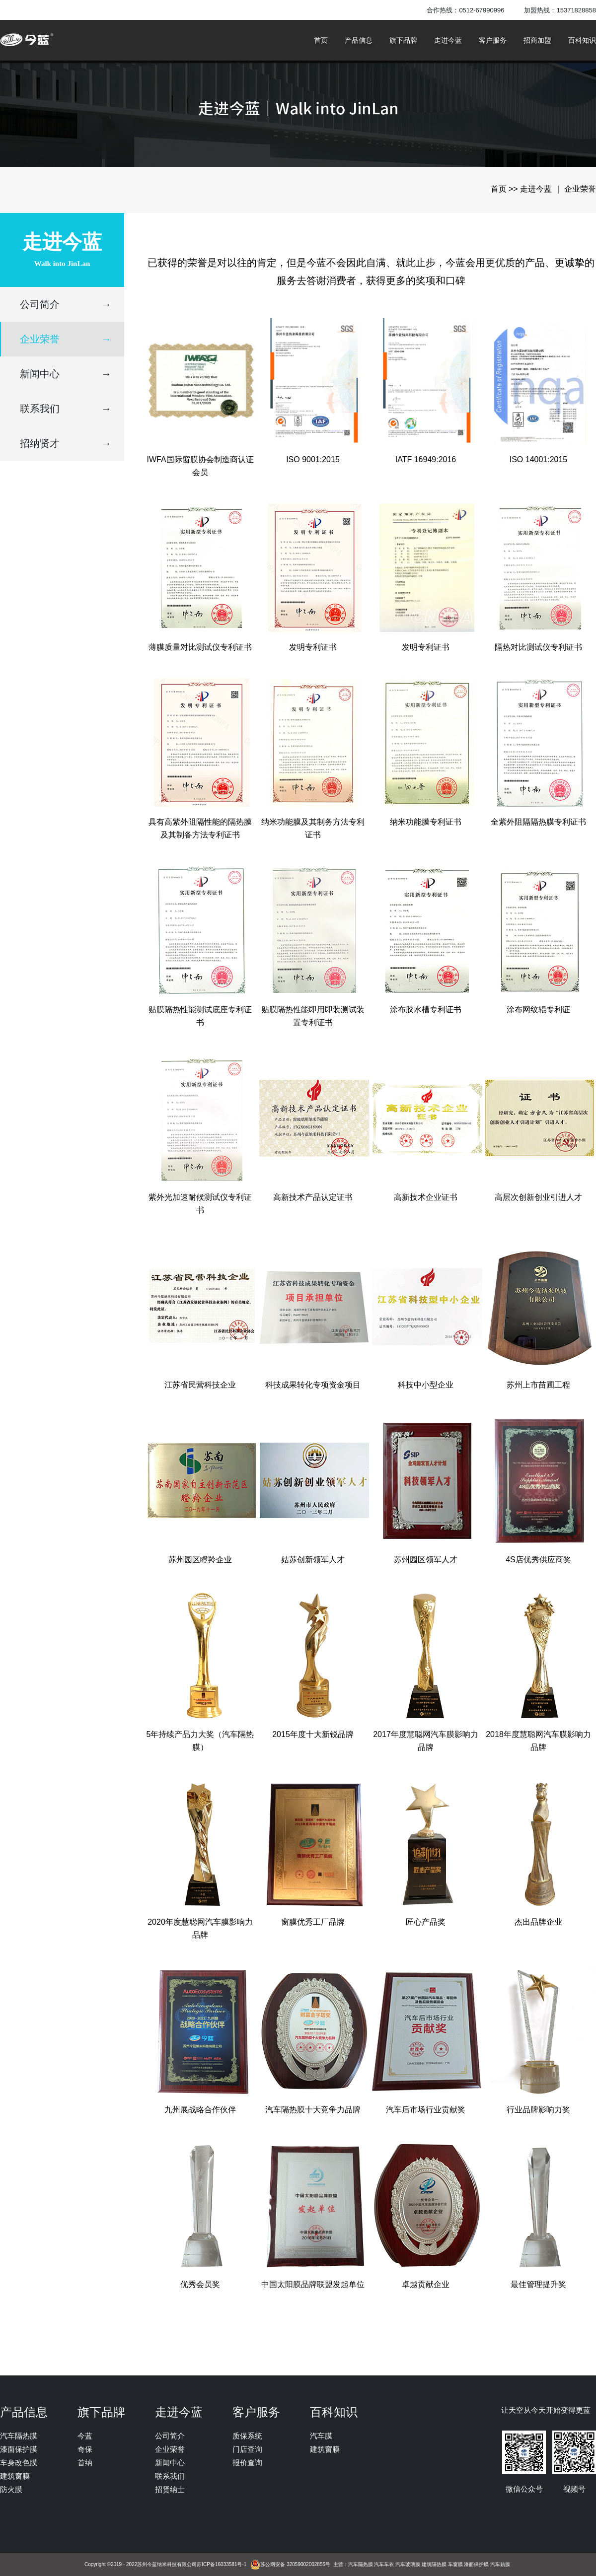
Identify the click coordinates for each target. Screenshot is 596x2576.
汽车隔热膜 (18, 2436)
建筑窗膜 (15, 2476)
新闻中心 (65, 373)
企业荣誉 (65, 339)
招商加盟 (537, 40)
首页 (321, 40)
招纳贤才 (65, 443)
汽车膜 (321, 2436)
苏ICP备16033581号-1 (221, 2564)
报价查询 (247, 2462)
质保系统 (247, 2436)
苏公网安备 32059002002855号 (295, 2564)
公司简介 (65, 304)
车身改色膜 (18, 2462)
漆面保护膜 (18, 2449)
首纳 (84, 2462)
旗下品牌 (403, 40)
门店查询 (247, 2449)
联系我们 (65, 408)
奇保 (84, 2449)
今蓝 (84, 2436)
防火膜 (11, 2489)
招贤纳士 (170, 2489)
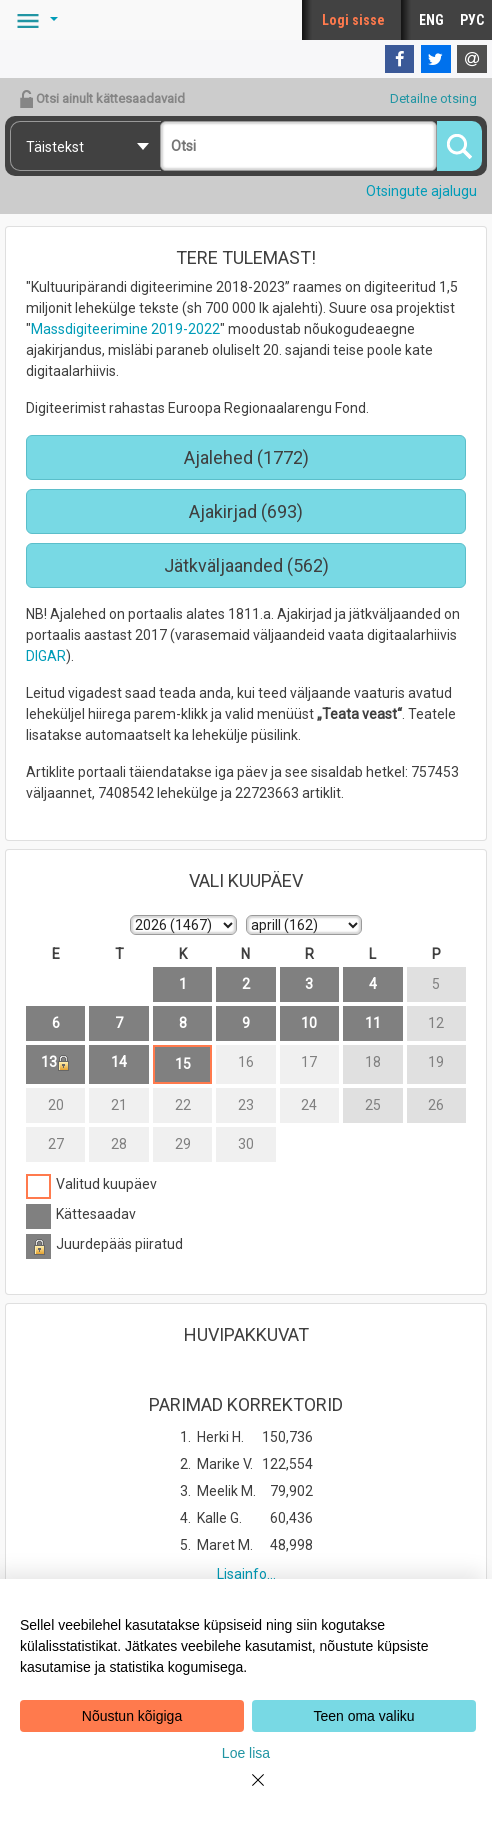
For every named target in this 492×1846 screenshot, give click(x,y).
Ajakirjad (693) (246, 511)
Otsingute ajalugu (421, 191)
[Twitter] (436, 59)
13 (55, 1062)
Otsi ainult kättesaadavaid (102, 99)
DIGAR (46, 656)
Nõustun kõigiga (132, 1716)
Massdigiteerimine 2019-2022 (125, 329)
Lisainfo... (246, 1574)
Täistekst (55, 147)
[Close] (246, 1792)
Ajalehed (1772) (246, 457)
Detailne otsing (433, 98)
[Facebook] (400, 59)
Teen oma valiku (363, 1716)
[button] (34, 20)
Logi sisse (353, 20)
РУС (472, 20)
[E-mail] (472, 59)
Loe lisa (246, 1753)
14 (119, 1062)
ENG (431, 20)
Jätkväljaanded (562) (246, 565)
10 (309, 1023)
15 (183, 1064)
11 (373, 1023)
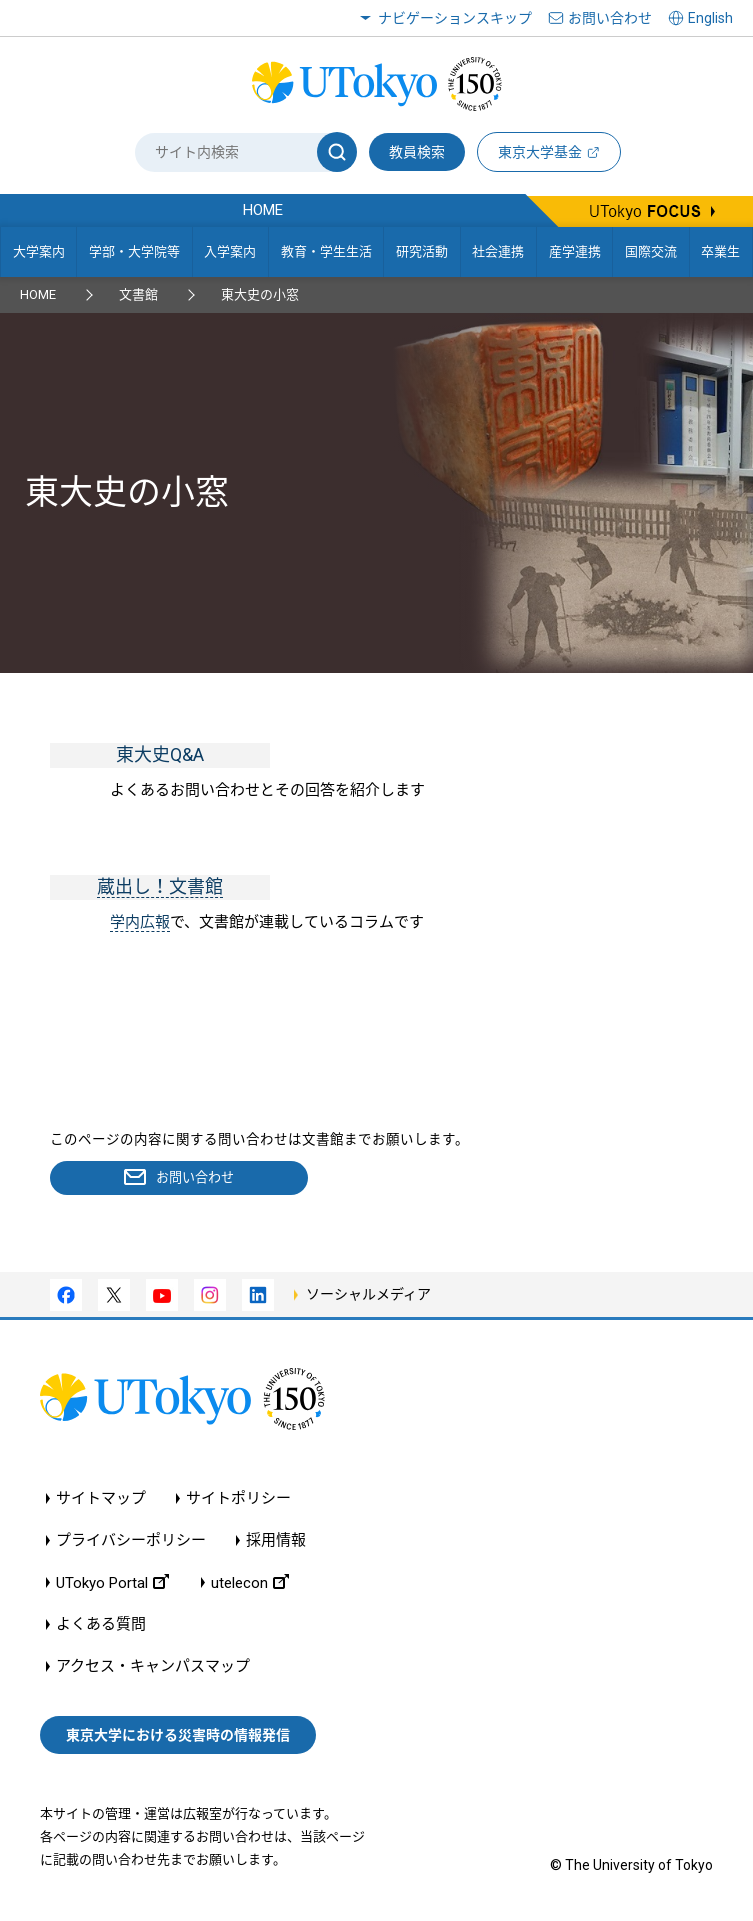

+---+

Give the data again word for word, without images.

Identify the click coordinates for each target. Screenshot is 596x2576.
汽车隔热膜 (18, 2436)
建筑窗膜 (15, 2476)
新闻中心 (65, 373)
企业荣誉 (65, 339)
招商加盟 (537, 40)
首页 (321, 40)
招纳贤才 (65, 443)
汽车膜 (321, 2436)
苏ICP备16033581号-1 (221, 2564)
报价查询 (247, 2462)
质保系统 (247, 2436)
苏公网安备 32059002002855号 (295, 2564)
公司简介 (65, 304)
车身改色膜 (18, 2462)
漆面保护膜 (18, 2449)
首纳 (84, 2462)
旗下品牌 (403, 40)
门店查询 (247, 2449)
联系我们 (65, 408)
奇保 (84, 2449)
今蓝 (84, 2436)
防火膜 (11, 2489)
招贤纳士 (170, 2489)
For every named target in this 492×1846 screenshot, give click(x,y).
Ajakirjad (693) (246, 511)
Otsingute ajalugu (421, 191)
[Twitter] (436, 59)
13 (55, 1062)
Otsi ainult kättesaadavaid (102, 99)
DIGAR (46, 656)
Nõustun kõigiga (132, 1716)
Massdigiteerimine 2019-2022 (125, 329)
Lisainfo... (246, 1574)
Täistekst (55, 147)
[Close] (246, 1792)
Ajalehed (1772) (246, 457)
Detailne otsing (433, 98)
[Facebook] (400, 59)
Teen oma valiku (363, 1716)
[button] (34, 20)
Logi sisse (353, 20)
РУС (472, 20)
[E-mail] (472, 59)
Loe lisa (246, 1753)
14 (119, 1062)
ENG (431, 20)
Jätkväljaanded (562) (246, 565)
10 (309, 1023)
15 (183, 1064)
11 (373, 1023)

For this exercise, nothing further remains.